In recent years, the Financial Crimes Enforcement Network (“FinCEN”) and federal regulators of the financial services industry have more aggressively enforced the Bank Secrecy Act (“BSA”) and the economic sanctions imposed by the US Treasury’s Office of Foreign Assets Control (“OFAC”). While this should in of itself be a matter of particular attention to the directors and officers of those entities in the financial services industry, so too should the recent trend toward increased scrutiny for directors and officers failing to address alleged BSA or OFAC compliance shortfalls. An August 2014 agreement reached by FinCEN and a former casino official permanently barring the official from working in any financial institution drives the point home: When it comes to liability for BSA or OFAC violations, FinCEN and federal regulators might not limit penalties to the entity actually committing violations, and instead, may also penalize the individual directors and officers of those entities.
Even before FinCEN’s August 2014 bar of the casino official, a number of enforcement actions assessed personal monetary penalties against financial institution directors and officers over the past few years. In February 2009, the directors of Sykesville Federal Savings Association were collectively fined $10,500 in non-reimbursable civil money penalties for multiple violations of a consent order to cease and desist. In January 2013, the Office of the Comptroller of the Currency (the “OCC”) levied civil money penalties against five directors and officers of Security Bank for up to $20,000 per person in connection with violations including failure to ensure an effective BSA compliance and suspicious activity reporting (“SAR”) system.
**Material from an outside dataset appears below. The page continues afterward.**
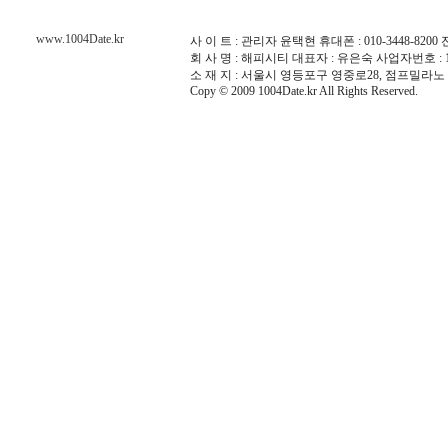
www.1004Date.kr
사 이 트 : 관리자 윤택현 휴대폰 : 010-3448-8200 전화 :
회 사 명 : 해피시티 대표자 : 유은숙 사업자번호 : 10
소 재 지 : 서울시 영등포구 영중로28, 점프밀라노 
Copy © 2009 1004Date.kr All Rights Reserved.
In September 2013, the Justice Department charged the CEO of Public Savings Bank with criminal failure to file a SAR and maintain adequate anti-money laundering controls in connection with an $86,400 wire transfer of suspected drug money.
And while most directors and officers are often covered by D&O liability insurance, the Federal Deposit Insurance Corporation (“FDIC”) has taken an increasingly strong position that a financial institution’s insurance policies may not indemnify directors and officers for civil money penalties. In 2011, the FDIC cited several financial institutions for D&O liability insurance policies that covered civil money penalties, and in October 2013 the FDIC published a Financial Institution Letter explicitly prohibiting insured depository institutions or their holding companies from purchasing insurance policies that would indemnify institution-affiliated parties against civil money penalties.
The directors and officers of financial industry participants are ultimately responsible for ensuring that their entities maintain effective BSA/OFAC compliance programs, which must be approved by the board of directors and noted in the board minutes. The intent of FinCEN and the regulators’ increasingly aggressive enforcement tactics are aimed at forcing these executives and directors to prioritize compliance, thereby providing more support to compliance officers. But FinCEN and the regulators should tread carefully, as the approach could have some negative, unintended consequences. For example, qualified personnel might avoid compliance, director or officer positions at financial institutions due to the risk of personal liability, especially due to the prohibition on institution-provided D&O civil money penalty insurance coverage. Also, financial institutions might respond by “de-risking” their activities, terminating or eliminating financial relationships with complete groups of customers or lines of business considered high risk under BSA or OFAC standards. As a result, FinCEN and the regulators should to take a balanced approach to enforcement in the context of personal liability, focusing on knowing or willful, or major and systemic violations, as opposed to honest mistakes, errors in judgment, or minor compliance failures.